-------- DATA FOR THE TASK
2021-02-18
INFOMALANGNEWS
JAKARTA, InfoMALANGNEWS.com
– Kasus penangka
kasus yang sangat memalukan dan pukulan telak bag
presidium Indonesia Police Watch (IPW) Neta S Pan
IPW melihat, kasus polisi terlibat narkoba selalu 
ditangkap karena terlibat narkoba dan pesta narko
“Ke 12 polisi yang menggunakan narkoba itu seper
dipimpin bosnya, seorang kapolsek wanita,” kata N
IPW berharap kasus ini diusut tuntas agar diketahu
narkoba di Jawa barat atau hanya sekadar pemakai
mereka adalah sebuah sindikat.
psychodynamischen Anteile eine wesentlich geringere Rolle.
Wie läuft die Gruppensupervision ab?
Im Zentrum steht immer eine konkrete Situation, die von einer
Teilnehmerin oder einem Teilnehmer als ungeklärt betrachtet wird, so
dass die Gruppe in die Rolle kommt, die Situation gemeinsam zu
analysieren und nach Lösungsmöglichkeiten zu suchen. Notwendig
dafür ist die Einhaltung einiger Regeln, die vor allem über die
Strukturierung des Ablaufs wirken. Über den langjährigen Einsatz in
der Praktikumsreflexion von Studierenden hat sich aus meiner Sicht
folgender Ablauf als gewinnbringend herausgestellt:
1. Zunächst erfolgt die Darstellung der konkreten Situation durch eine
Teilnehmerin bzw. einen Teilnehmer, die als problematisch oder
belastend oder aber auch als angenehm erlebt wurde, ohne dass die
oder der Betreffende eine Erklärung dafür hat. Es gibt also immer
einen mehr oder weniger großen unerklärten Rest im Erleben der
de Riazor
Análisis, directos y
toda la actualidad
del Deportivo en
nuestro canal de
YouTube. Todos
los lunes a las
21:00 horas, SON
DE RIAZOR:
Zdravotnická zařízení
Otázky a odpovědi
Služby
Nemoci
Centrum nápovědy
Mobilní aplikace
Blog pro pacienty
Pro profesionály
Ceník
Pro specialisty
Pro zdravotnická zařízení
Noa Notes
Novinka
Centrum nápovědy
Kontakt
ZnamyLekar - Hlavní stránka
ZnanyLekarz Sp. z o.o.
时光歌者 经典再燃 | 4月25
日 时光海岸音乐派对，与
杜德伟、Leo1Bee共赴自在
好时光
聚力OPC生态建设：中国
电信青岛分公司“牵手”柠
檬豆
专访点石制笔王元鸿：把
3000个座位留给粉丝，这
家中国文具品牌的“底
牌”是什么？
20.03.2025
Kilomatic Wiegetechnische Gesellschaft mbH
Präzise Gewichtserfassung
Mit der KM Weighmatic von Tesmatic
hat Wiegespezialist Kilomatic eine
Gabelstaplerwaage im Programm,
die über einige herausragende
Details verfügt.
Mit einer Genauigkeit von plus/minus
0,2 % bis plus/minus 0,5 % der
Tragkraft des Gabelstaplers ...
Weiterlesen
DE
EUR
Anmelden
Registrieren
----------------
YOUR INSTRUCTIONS:
Reproduce the entries exactly, but only from their first line to the line holding "narkoba itu seper", with that last line kept.

TASK ANSWER:
2021-02-18
INFOMALANGNEWS
JAKARTA, InfoMALANGNEWS.com
– Kasus penangka
kasus yang sangat memalukan dan pukulan telak bag
presidium Indonesia Police Watch (IPW) Neta S Pan
IPW melihat, kasus polisi terlibat narkoba selalu 
ditangkap karena terlibat narkoba dan pesta narko
“Ke 12 polisi yang menggunakan narkoba itu seper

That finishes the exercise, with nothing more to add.